STORED DATA:
——

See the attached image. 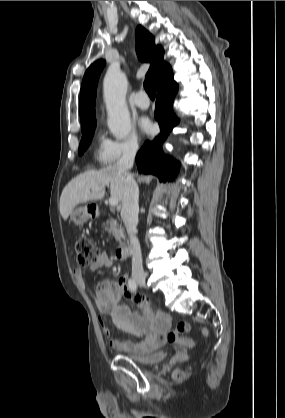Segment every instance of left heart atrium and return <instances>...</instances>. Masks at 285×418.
<instances>
[{
    "label": "left heart atrium",
    "mask_w": 285,
    "mask_h": 418,
    "mask_svg": "<svg viewBox=\"0 0 285 418\" xmlns=\"http://www.w3.org/2000/svg\"><path fill=\"white\" fill-rule=\"evenodd\" d=\"M140 127L146 133H149L152 130V124L148 118H142L140 120Z\"/></svg>",
    "instance_id": "39dd6f15"
}]
</instances>
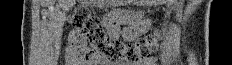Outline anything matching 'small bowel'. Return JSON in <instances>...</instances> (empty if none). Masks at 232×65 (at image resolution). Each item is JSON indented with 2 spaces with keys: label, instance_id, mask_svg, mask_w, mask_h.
<instances>
[{
  "label": "small bowel",
  "instance_id": "obj_1",
  "mask_svg": "<svg viewBox=\"0 0 232 65\" xmlns=\"http://www.w3.org/2000/svg\"><path fill=\"white\" fill-rule=\"evenodd\" d=\"M146 13L144 12H106L104 17V25L107 28L109 37H124L123 43L132 44L134 37H144L149 31L148 21H146ZM117 21H134L129 26L125 23H117ZM123 28V29H120ZM126 31V32H123ZM80 35L78 31H72L70 34V45L68 47L67 58L69 61H75V41ZM156 57H148L139 60L134 65H156ZM126 65V64H122Z\"/></svg>",
  "mask_w": 232,
  "mask_h": 65
}]
</instances>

——

DESCRIPTION OF THE TASK: Starting with the line that holds "Outline anything matching", copy every line exactly through the final line of the material, but skip the pictures.

PROBLEM SOLUTION:
Outline anything matching 'small bowel'. Return JSON in <instances>...</instances> (empty if none). Masks at 232×65 (at image resolution). Each item is JSON indented with 2 spaces with keys: label, instance_id, mask_svg, mask_w, mask_h.
<instances>
[{
  "label": "small bowel",
  "instance_id": "obj_1",
  "mask_svg": "<svg viewBox=\"0 0 232 65\" xmlns=\"http://www.w3.org/2000/svg\"><path fill=\"white\" fill-rule=\"evenodd\" d=\"M146 13L144 12H106L104 17V25L107 28L109 37H124L123 43L132 44L134 37H144L149 31L148 21H146ZM117 21H134L129 26L125 23H117ZM123 28V29H120ZM126 31V32H123ZM80 35L78 31H72L70 34V45L68 47L67 58L69 61H75V41ZM156 57H148L139 60L134 65H156ZM126 65V64H122Z\"/></svg>",
  "mask_w": 232,
  "mask_h": 65
}]
</instances>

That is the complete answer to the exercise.